Goldsmith and Culhane acknowledged that “institutional inertia” and legal concerns have slowed many localities’ efforts to improve decision-making using big data and machine learning. But the workshop’s final presenter, Cary Coglianese, a professor at the University of Pennsylvania Law School, where he also directs the Penn Program on Regulation, pointed out that algorithmic tools can fall “comfortably” into existing administrative and constitutional legal frameworks.
Drawing on a recent paper he coauthored with David Lehr, as research affiliate with the Penn Program on Regulation and a student at Yale Law School, Coglianese noted that most areas of agency discretion are already insulated from judicial review. This protection makes decisions like which restaurants to inspect or which street lamps to change ripe for efficiency and accuracy improvements using algorithms, Coglianese observed.
Coglianese also argued that machine learning analysis will be treated by the legal system much like other analysis. Regulators already use methods such as cost-benefit analysis to inform decisions, Coglianese continued, so machine learning could simply add to their toolkit.
When government uses machine learning merely as a decision aid, and not as a complete substitute for human decision-making, that too should make it relatively easy to defend, Coglianese continued.
In Allegheny County, the child risk prediction model aids, rather than replaces, the case worker’s decision to open an investigation.
All three panelists, Coglianese, Goldsmith, and Culhane, weighed in on the importance of community and social engagement as government agencies gradually adopt machine learning tools.
Part of Allegheny County’s success, Culhane explained, hinged on stakeholder outreach during planning, testing, and monitoring the new child risk assessment algorithm. He reported that this outreach not merely assuaged ethical concerns but transformed citizens into supporters of the program.

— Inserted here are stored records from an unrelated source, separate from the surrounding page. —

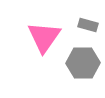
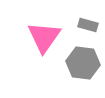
gray hexagon: rotated 8 degrees clockwise
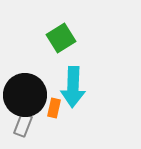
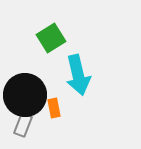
green square: moved 10 px left
cyan arrow: moved 5 px right, 12 px up; rotated 15 degrees counterclockwise
orange rectangle: rotated 24 degrees counterclockwise
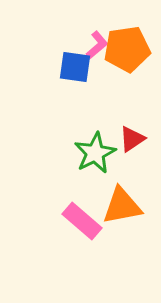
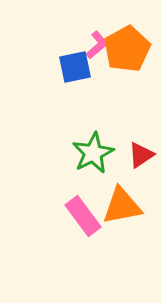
orange pentagon: rotated 21 degrees counterclockwise
blue square: rotated 20 degrees counterclockwise
red triangle: moved 9 px right, 16 px down
green star: moved 2 px left
pink rectangle: moved 1 px right, 5 px up; rotated 12 degrees clockwise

When the model improved risk detection so significantly, the “ethical conversation flipped” and citizens started to think that it “would be unethical not to use the computer model,” Culhane said.
Looking ahead, the presenters predicted that machine learning adoption by state and local governments would continue to gain momentum. County officials from Philadelphia and across the country have already visited Allegheny County to learn about its child risk assessment model, so other jurisdictions may soon follow suit.

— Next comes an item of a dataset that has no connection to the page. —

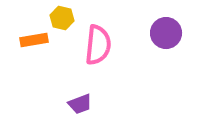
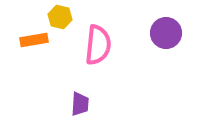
yellow hexagon: moved 2 px left, 1 px up
purple trapezoid: rotated 65 degrees counterclockwise
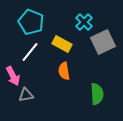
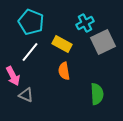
cyan cross: moved 1 px right, 1 px down; rotated 18 degrees clockwise
gray triangle: rotated 35 degrees clockwise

In developing and implementing the Allegheny Family Screening Tool, the Allegheny County Department of Human Services worked with an international research team led by Rhema Vaithianathan, a professor of economics at Auckland University of Technology in New Zealand, and which also includes Emily Putnam-Hornstein, an associate professor at the University of Southern California. Culhane works with Allegheny County through the Actionable Intelligence for Social Policy Initiative at the University of Pennsylvania, but he had no role in creating or implementing the county’s risk screening tool.
This workshop was the final one in a series of events making up the Optimizing Government Project, sponsored by the Fels Policy Research Initiative and the Penn Program on Regulation.
This essay is part of a seven-part series, entitled Optimizing Government.